Task instructions: Look through the records below for the line with "Chillicothe (499, 1078)" and the line with "Employment Law Notices (589, 1327)", then return those lines and all lines between, exactly.

----

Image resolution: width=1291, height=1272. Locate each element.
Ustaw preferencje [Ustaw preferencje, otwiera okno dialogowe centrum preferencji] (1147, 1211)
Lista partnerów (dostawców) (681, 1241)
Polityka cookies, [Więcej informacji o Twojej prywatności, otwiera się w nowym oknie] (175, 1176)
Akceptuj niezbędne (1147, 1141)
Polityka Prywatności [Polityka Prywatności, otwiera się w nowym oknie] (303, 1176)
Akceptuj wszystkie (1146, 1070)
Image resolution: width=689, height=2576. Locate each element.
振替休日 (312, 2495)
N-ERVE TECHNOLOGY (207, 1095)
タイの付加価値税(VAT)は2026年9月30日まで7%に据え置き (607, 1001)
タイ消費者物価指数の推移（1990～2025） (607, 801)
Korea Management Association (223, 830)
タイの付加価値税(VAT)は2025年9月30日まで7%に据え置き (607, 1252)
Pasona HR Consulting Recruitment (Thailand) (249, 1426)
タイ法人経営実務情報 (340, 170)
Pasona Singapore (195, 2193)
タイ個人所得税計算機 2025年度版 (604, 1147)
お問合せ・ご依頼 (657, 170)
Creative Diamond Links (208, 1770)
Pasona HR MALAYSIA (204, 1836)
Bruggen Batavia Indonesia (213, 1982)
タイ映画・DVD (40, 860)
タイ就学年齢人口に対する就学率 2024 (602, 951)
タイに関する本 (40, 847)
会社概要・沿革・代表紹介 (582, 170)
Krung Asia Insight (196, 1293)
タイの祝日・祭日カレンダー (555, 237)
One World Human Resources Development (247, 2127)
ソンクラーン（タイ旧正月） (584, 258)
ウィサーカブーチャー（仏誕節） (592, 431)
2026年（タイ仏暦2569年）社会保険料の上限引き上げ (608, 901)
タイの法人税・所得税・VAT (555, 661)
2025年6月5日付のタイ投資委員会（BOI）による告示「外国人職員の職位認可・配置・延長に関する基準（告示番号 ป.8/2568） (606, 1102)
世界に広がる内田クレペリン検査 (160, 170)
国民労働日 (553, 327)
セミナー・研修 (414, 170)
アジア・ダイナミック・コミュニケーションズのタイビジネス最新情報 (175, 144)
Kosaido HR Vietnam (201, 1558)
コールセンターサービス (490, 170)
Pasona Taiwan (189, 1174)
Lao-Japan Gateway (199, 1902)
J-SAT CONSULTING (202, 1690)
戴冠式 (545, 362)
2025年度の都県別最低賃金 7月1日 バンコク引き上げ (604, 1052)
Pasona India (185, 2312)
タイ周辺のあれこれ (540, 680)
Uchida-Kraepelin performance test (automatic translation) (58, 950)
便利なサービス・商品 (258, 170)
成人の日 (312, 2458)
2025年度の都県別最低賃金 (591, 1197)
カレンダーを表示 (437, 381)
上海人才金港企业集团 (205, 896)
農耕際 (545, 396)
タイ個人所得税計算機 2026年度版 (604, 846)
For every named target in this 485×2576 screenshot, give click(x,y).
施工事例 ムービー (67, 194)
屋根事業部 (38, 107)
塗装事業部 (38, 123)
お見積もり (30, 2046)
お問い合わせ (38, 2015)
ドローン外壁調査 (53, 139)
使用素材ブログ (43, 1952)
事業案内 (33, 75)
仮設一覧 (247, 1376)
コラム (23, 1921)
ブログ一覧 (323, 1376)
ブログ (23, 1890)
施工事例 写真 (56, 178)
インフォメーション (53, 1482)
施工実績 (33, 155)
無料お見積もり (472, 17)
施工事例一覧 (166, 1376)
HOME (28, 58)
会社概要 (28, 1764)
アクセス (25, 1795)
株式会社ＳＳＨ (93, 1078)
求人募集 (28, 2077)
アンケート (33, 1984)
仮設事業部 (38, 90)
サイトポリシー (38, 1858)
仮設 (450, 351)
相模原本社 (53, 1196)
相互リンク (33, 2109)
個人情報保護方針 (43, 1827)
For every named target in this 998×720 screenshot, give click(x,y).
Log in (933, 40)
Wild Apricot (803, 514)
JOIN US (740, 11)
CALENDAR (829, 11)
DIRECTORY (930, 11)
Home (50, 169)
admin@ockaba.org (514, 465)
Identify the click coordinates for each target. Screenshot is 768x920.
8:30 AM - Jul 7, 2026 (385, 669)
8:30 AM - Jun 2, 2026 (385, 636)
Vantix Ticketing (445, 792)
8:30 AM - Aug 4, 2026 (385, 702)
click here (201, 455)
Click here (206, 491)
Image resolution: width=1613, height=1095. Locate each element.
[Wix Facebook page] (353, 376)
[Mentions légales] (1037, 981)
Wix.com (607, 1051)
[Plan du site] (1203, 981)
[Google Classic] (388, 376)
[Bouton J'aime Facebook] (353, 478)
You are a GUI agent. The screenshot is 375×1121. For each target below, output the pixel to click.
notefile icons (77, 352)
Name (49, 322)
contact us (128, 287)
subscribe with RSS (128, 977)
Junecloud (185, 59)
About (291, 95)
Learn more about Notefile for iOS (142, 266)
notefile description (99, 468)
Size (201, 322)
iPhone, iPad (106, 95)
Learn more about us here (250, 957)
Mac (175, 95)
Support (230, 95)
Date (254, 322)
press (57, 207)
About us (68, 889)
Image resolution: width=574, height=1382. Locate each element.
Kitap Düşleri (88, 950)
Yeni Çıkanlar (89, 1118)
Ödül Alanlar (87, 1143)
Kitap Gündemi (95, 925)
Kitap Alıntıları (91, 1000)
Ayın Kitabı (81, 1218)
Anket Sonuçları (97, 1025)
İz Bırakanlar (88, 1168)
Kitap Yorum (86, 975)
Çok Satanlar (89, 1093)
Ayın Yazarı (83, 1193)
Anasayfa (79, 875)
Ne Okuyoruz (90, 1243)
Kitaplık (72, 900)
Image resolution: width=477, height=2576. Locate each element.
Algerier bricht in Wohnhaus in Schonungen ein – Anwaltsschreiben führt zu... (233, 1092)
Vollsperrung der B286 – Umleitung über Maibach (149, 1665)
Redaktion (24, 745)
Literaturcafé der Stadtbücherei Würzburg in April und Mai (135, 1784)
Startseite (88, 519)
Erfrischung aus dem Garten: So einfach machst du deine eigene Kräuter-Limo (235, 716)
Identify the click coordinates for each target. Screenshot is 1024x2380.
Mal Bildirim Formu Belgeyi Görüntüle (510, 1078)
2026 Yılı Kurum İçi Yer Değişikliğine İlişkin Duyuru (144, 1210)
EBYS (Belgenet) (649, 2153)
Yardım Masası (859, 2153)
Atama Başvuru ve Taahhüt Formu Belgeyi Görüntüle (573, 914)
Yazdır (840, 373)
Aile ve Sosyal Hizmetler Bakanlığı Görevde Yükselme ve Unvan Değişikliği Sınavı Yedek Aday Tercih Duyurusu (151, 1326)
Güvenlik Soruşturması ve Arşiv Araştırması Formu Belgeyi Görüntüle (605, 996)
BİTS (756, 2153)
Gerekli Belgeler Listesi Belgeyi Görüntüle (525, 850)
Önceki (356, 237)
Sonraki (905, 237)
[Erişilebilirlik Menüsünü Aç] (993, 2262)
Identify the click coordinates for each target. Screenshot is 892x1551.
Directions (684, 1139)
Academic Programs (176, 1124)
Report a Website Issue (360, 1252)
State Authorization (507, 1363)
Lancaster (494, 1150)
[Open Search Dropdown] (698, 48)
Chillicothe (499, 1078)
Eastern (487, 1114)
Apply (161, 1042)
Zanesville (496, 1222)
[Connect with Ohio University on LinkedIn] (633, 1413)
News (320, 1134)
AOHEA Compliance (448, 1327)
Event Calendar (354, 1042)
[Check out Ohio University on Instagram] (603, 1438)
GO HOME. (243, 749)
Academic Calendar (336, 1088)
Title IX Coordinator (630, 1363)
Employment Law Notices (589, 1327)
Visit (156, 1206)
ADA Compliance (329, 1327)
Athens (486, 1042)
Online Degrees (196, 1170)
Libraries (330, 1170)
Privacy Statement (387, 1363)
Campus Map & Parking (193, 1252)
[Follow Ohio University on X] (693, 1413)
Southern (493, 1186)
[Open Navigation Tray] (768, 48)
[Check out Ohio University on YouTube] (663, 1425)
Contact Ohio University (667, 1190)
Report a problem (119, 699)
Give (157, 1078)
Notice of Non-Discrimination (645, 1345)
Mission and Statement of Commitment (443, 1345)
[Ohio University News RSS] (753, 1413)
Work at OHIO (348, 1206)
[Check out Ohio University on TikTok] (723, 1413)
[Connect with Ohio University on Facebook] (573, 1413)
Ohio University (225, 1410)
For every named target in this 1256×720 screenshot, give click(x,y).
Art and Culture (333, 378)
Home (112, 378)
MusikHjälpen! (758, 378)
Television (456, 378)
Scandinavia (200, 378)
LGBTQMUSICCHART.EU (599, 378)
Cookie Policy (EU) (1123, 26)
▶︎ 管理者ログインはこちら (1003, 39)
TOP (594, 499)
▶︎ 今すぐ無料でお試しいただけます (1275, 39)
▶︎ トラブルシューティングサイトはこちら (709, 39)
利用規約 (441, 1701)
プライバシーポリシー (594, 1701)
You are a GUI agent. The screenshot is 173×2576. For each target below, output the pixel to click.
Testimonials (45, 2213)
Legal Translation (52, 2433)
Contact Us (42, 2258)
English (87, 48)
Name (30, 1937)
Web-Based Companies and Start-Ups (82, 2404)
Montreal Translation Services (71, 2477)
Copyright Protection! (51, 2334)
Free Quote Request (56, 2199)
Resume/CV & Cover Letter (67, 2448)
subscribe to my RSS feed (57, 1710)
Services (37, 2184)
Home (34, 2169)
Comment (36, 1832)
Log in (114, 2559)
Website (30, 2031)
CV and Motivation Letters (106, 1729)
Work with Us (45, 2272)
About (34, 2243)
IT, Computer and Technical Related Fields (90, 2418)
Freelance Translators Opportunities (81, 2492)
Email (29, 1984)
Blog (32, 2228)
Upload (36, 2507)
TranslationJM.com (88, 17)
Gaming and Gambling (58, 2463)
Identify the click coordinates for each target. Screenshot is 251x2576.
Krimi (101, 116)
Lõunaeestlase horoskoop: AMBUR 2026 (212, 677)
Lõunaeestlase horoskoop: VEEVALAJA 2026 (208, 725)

----

Answer:
Chillicothe (499, 1078)
Eastern (487, 1114)
Apply (161, 1042)
Zanesville (496, 1222)
[Connect with Ohio University on LinkedIn] (633, 1413)
News (320, 1134)
AOHEA Compliance (448, 1327)
Event Calendar (354, 1042)
[Check out Ohio University on Instagram] (603, 1438)
GO HOME. (243, 749)
Academic Calendar (336, 1088)
Title IX Coordinator (630, 1363)
Employment Law Notices (589, 1327)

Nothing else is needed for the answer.